Kejagung telah terjadi melakukan penggeledahan di dalam dua lokasi yakni kediaman Rudi Suparmono, kawasan Cempaka Putih, Ibukota Indonesia Pusat dan juga Daerah Perkotaan Palembang.
Adapun total uang Rp21 miliar disita petugas yang tersebut dikonversikan dari mata uang pecahan rupiah, dolar Amerika Serikat (USD), kemudian dolar Singapura (SGD).

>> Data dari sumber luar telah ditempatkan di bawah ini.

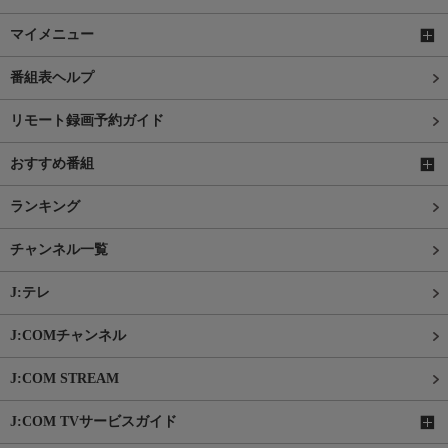
マイメニュー
番組表ヘルプ
リモート録画予約ガイド
おすすめ番組
ランキング
チャンネル一覧
J:テレ
J:COMチャンネル
J:COM STREAM
J:COM TVサービスガイド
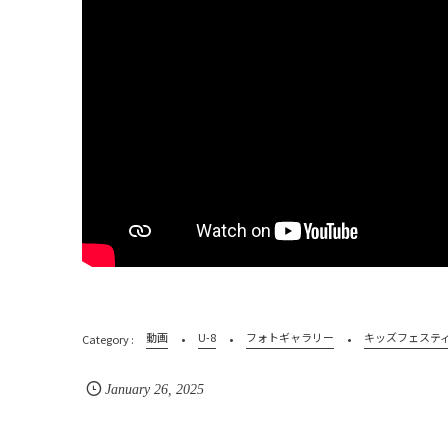
動画
U-8
フォトギャラリー
キッズフェステ
January
26
,
2025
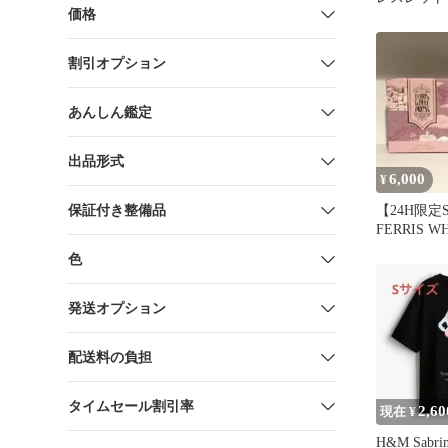
価格
割引オプション
あんしん鑑定
出品形式
6,000
¥
保証付き整備品
【24H限定
FERRIS W
PRESS【
色
セット
発送オプション
配送料の負担
タイムセール割引率
2,60
現在 ¥
H&M Sabrin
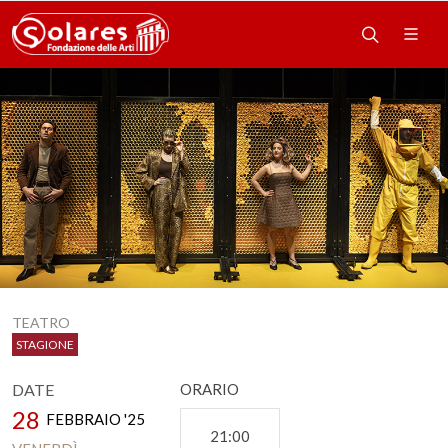
TEATRO
STAGIONE
DATE
ORARIO
28
FEBBRAIO '25
21:00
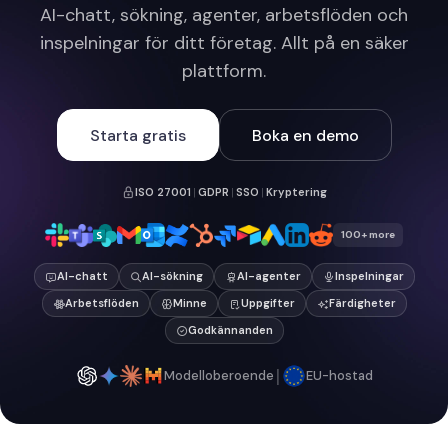
AI-chatt, sökning, agenter, arbetsflöden och
inspelningar för ditt företag. Allt på en säker
plattform.
Starta gratis
Boka en demo
ISO 27001
|
GDPR
|
SSO
|
Kryptering
100+ more
AI-chatt
AI-sökning
AI-agenter
Inspelningar
Arbetsflöden
Minne
Uppgifter
Färdigheter
Godkännanden
|
Modelloberoende
EU-hostad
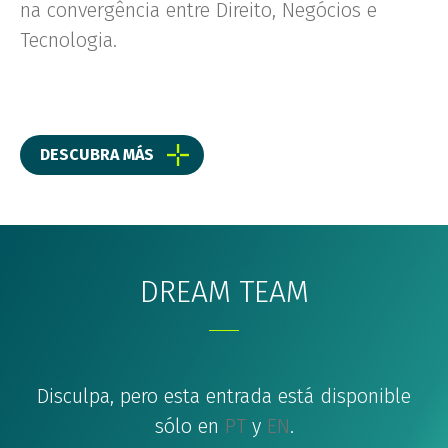
na convergência entre Direito, Negócios e
Tecnologia.
DESCUBRA MÁS
DREAM TEAM
Disculpa, pero esta entrada está disponible
sólo en
PT
y
EN
.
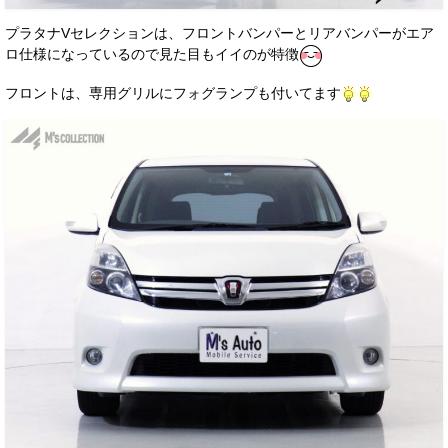
プラタナVセレクションは、フロントバンパーとリアバンパーがエア
ロ仕様になっているので見た目もイイのが特徴
フロントは、専用グリルにフォグランプも付いてます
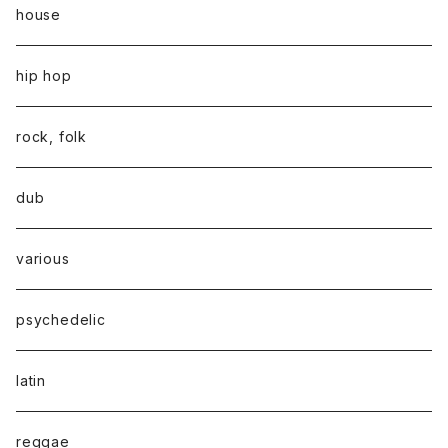
house
hip hop
rock, folk
dub
various
psychedelic
latin
reggae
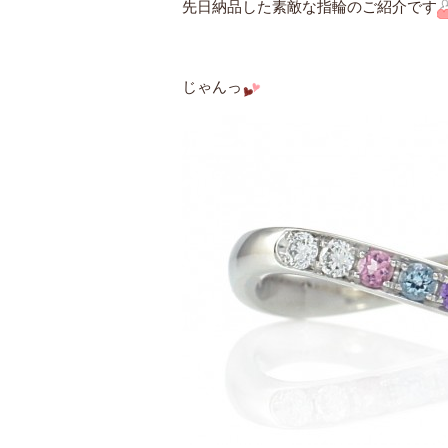
先日納品した素敵な指輪のご紹介です
じゃんっ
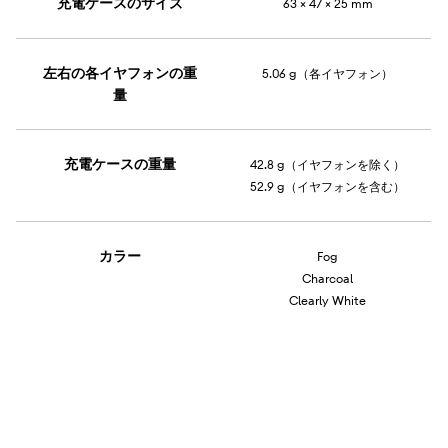
充電ケースのサイズ
63 × 47 × 25 mm
左右の各イヤフォンの重
5.06 g（各イヤフォン）
量
充電ケースの重量
42.8 g（イヤフォンを除く）
52.9 g（イヤフォンを含む）
カラー
Fog
Charcoal
Clearly White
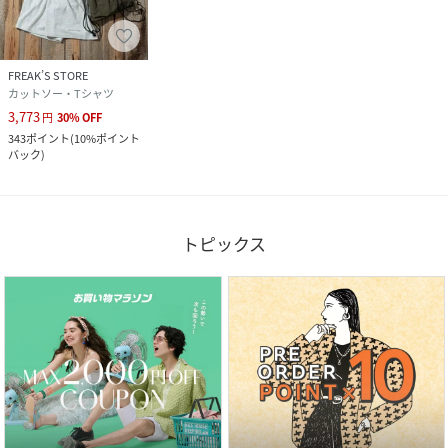
FREAK’S STORE
カットソー・Tシャツ
3,773
円
30
%
OFF
343
ポイント
(
10%ポイント
バック
)
トピックス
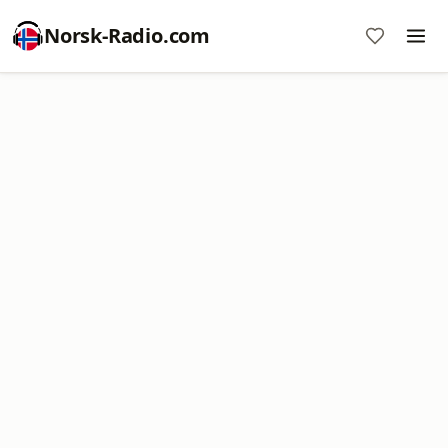
Norsk-Radio.com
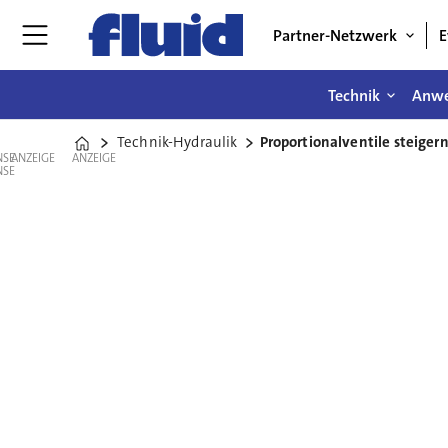
Partner-Netzwerk
E
Technik
Anw
Technik-Hydraulik
Proportionalventile steiger
Home
ANZEIGE
ANZEIGE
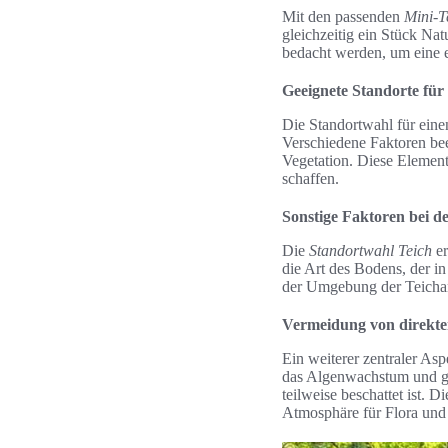
Mit den passenden
Mini-T
gleichzeitig ein Stück Nat
bedacht werden, um eine 
Geeignete Standorte für 
Die Standortwahl für einen
Verschiedene Faktoren be
Vegetation. Diese Element
schaffen.
Sonstige Faktoren bei d
Die
Standortwahl Teich
er
die Art des Bodens, der i
der Umgebung der Teichan
Vermeidung von direkte
Ein weiterer zentraler Asp
das Algenwachstum und gef
teilweise beschattet ist. D
Atmosphäre für Flora und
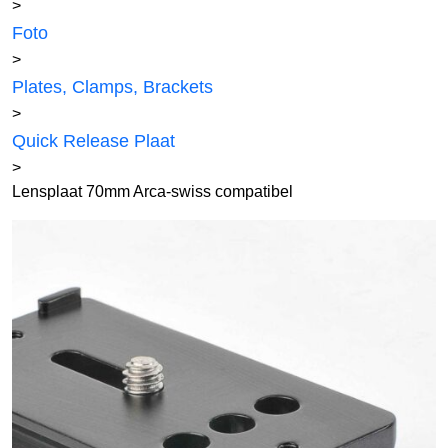
>
Foto
>
Plates, Clamps, Brackets
>
Quick Release Plaat
>
Lensplaat 70mm Arca-swiss compatibel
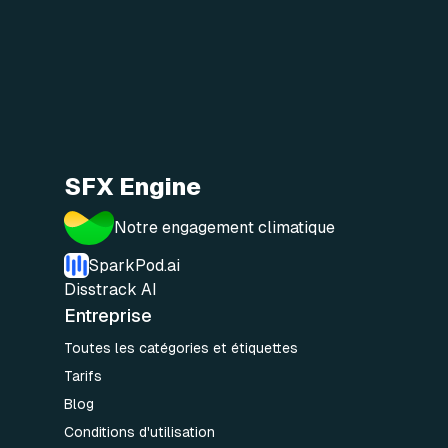
SFX Engine
Notre engagement climatique
SparkPod.ai
Disstrack AI
Entreprise
Toutes les catégories et étiquettes
Tarifs
Blog
Conditions d'utilisation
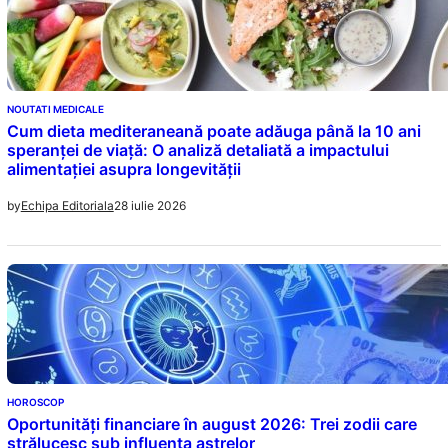
NOUTATI MEDICALE
Cum dieta mediteraneană poate adăuga până la 10 ani
speranței de viață: O analiză detaliată a impactului
alimentației asupra longevității
28 iulie 2026
by
Echipa Editoriala
HOROSCOP
Oportunități financiare în august 2026: Trei zodii care
strălucesc sub influența astrelor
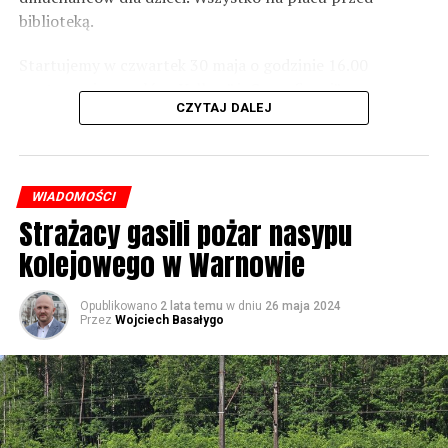
Foto: Wojciech Basałygo
biblioteką.
Startujemy w czwartek 30 maja o godzinie 16.00
59718 odsłon
występami zespołów „Yellow” i „Specyficzni”.
CZYTAJ DALEJ
WIADOMOŚCI
Strażacy gasili pożar nasypu
kolejowego w Warnowie
Opublikowano
2 lata temu
w dniu
26 maja 2024
Przez
Wojciech Basałygo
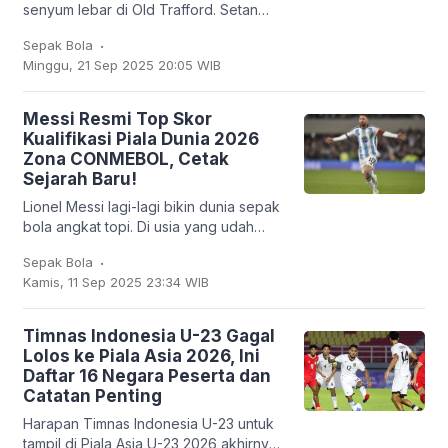
senyum lebar di Old Trafford. Setan
Merah sukses membungkam Chelsea
.
Sepak Bola
2-1 dalam lanjutan Liga Inggris, Sabtu
Minggu, 21 Sep 2025 20:05 WIB
(20/9/2025). Bruno
Messi Resmi Top Skor
Kualifikasi Piala Dunia 2026
Zona CONMEBOL, Cetak
Sejarah Baru!
Lionel Messi lagi-lagi bikin dunia sepak
bola angkat topi. Di usia yang udah
nggak muda lagi, kapten Argentina ini
.
Sepak Bola
mencatatkan sejarah baru: untuk
Kamis, 11 Sep 2025 23:34 WIB
pertama
Timnas Indonesia U-23 Gagal
Lolos ke Piala Asia 2026, Ini
Daftar 16 Negara Peserta dan
Catatan Penting
Harapan Timnas Indonesia U-23 untuk
tampil di Piala Asia U-23 2026 akhirnya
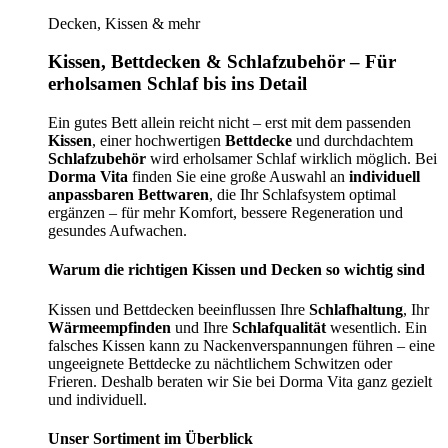
Decken, Kissen & mehr
Kissen, Bettdecken & Schlafzubehör – Für
erholsamen Schlaf bis ins Detail
Ein gutes Bett allein reicht nicht – erst mit dem passenden
Kissen
, einer hochwertigen
Bettdecke
und durchdachtem
Schlafzubehör
wird erholsamer Schlaf wirklich möglich. Bei
Dorma Vita
finden Sie eine große Auswahl an
individuell
anpassbaren Bettwaren
, die Ihr Schlafsystem optimal
ergänzen – für mehr Komfort, bessere Regeneration und
gesundes Aufwachen.
Warum die richtigen Kissen und Decken so wichtig sind
Kissen und Bettdecken beeinflussen Ihre
Schlafhaltung
, Ihr
Wärmeempfinden
und Ihre
Schlafqualität
wesentlich. Ein
falsches Kissen kann zu Nackenverspannungen führen – eine
ungeeignete Bettdecke zu nächtlichem Schwitzen oder
Frieren. Deshalb beraten wir Sie bei Dorma Vita ganz gezielt
und individuell.
Unser Sortiment im Überblick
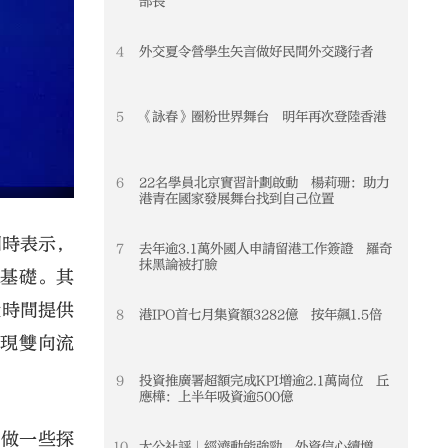
部長
4
外交夏令營學生矢言做好民間外交踐行者
4
5
《詠春》圈粉世界舞台 明年再次登陸香港
5
6
22名學員北京實習計劃啟動 楊莉珊：助力
6
港青在國家發展舞台找到自己位置
問時表示，
7
去年逾3.1萬外國人申請留港工作簽證 羅奇
7
抹黑論被打臉
下基礎。其
段時間提供
8
港IPO首七月集資額3282億 按年飆1.5倍
8
實現雙向流
9
投資推廣署超額完成KPI增逾2.1萬崗位 丘
9
應樺：上半年吸資逾500億
再做一些探
10
大公社評｜經濟動能強勁 外資信心續增
10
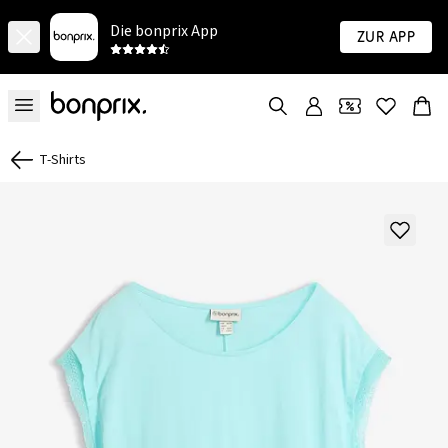
Die bonprix App
Zur App
T-Shirts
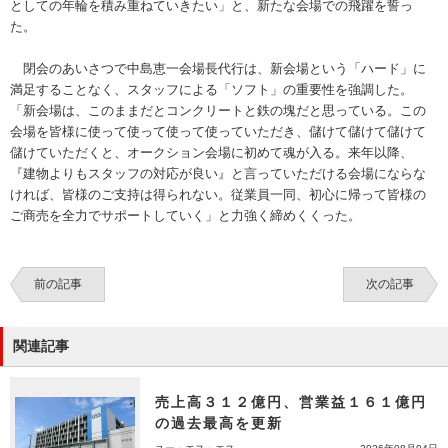
としての年輪を積み重ねていきたい」と、新たな会場での飛躍を誓っ
た。
閉会のあいさつで中島恵一会場長代行は、新会場という「ハード」に
満足することなく、スタッフによる「ソフト」の重要性を強調した。
「新会場は、このままだとコンクリートと鉄の塊だと思っている。この
会場を皆様に使って使って使って使っていただき、儲けて儲けて儲けて
儲けていただくと、オークション会場に初めて魂が入る。来年以降、
『建物よりもスタッフの対応が良い』と言っていただける会場にならな
ければ、皆様のご支持は得られない。従業員一同、初心に帰って皆様の
ご商売を全力でサポートしていく」と力強く締めくくった。
前の記事
次の記事
関連記事
売上高３１２億円、営業益１６１億円
の過去最高を更新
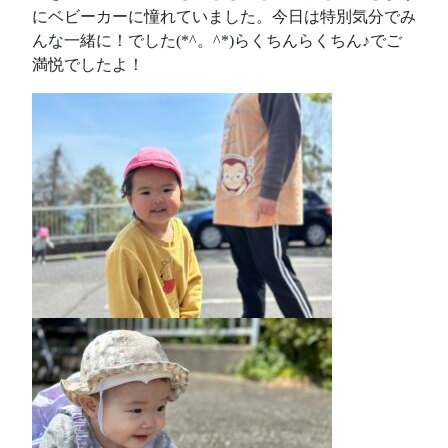
にベビーカーに憧れていました。今日は特別気分でみ
んな一緒に！でした(*^。^*)らくちんらくちん♪でご
満悦でしたよ！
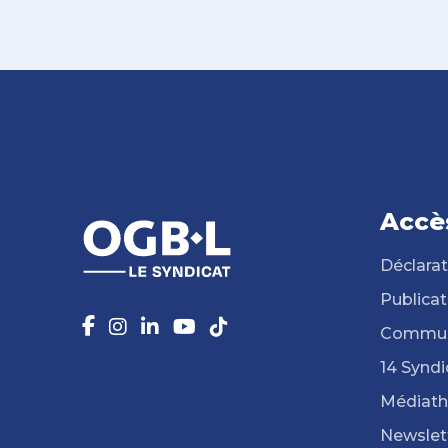
Accè
Déclarat
Publicat
Commun
14 Syndi
Médiat
Newslet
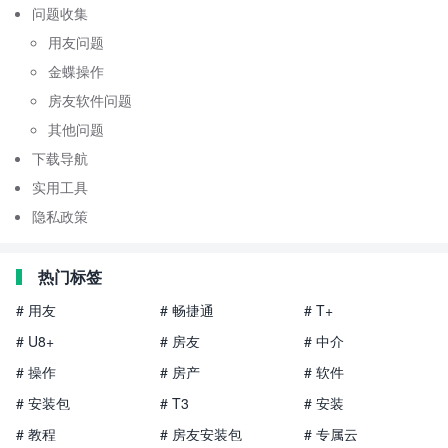
问题收集
用友问题
金蝶操作
房友软件问题
其他问题
下载导航
实用工具
隐私政策
热门标签
# 用友
# 畅捷通
# T+
# U8+
# 房友
# 中介
# 操作
# 房产
# 软件
# 安装包
# T3
# 安装
# 教程
# 房友安装包
# 专属云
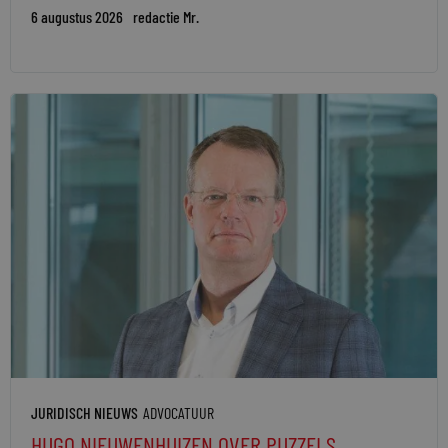
6 augustus 2026
redactie Mr.
JURIDISCH NIEUWS
ADVOCATUUR
HUGO NIEUWENHUIZEN OVER PUZZELS,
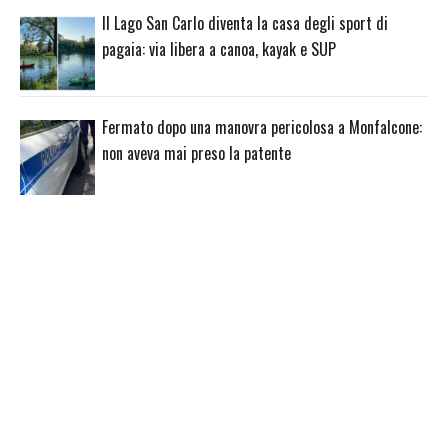
Il Lago San Carlo diventa la casa degli sport di
pagaia: via libera a canoa, kayak e SUP
Fermato dopo una manovra pericolosa a Monfalcone:
non aveva mai preso la patente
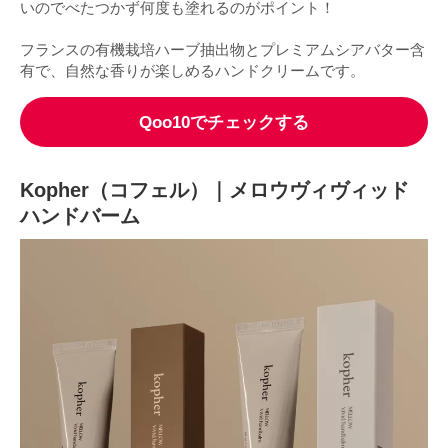
いのでべたつかず何度も塗れるのがポイント！
フランスの有機栽培ハーブ抽出物とプレミアムシアバター含
有で、自然な香りが楽しめるハンドクリームです。
Qoo10でチェックする
Kopher（コフェル）｜メロウヴィヴィッド
ハンドバーム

“Penahanan pada Rutan selama 20 hari ke depan, ditahan di dalam Rutan Salemba Pusat Kejaksaan Negeri DKI Jakarta Selatan,” kata Qohar.
Diketahui, Rudi Suparmono tiba pada Gedung Kejaksaan Agung (Kejagung), Ibukota Selatan, Selasa (14/1/2025). Diketahui, Rudi diamankan pasukan Kejagung lalu secara langsung dibawa ke Jakarta.
Kejagung mengungkap Rudi mendapat jatah suap untuk mengurus vonis bebas pelaku pembunuhan Gregorius Ronald Tannur.
Rudi menerima 20.000 dolar Singapura dari ibu Gregorius Ronald Tannur melalui hakim PN Surabaya yang tersebut menyidangkan perkara Ronald Tannur, Erintuah Damanik.
“Uang 20.000 SGD untuk Ketua Pengadilan Negeri Surabaya,” ujar Kapuspenkum Kejagung Harli Siregar, Kamis (9/1/2025) lalu.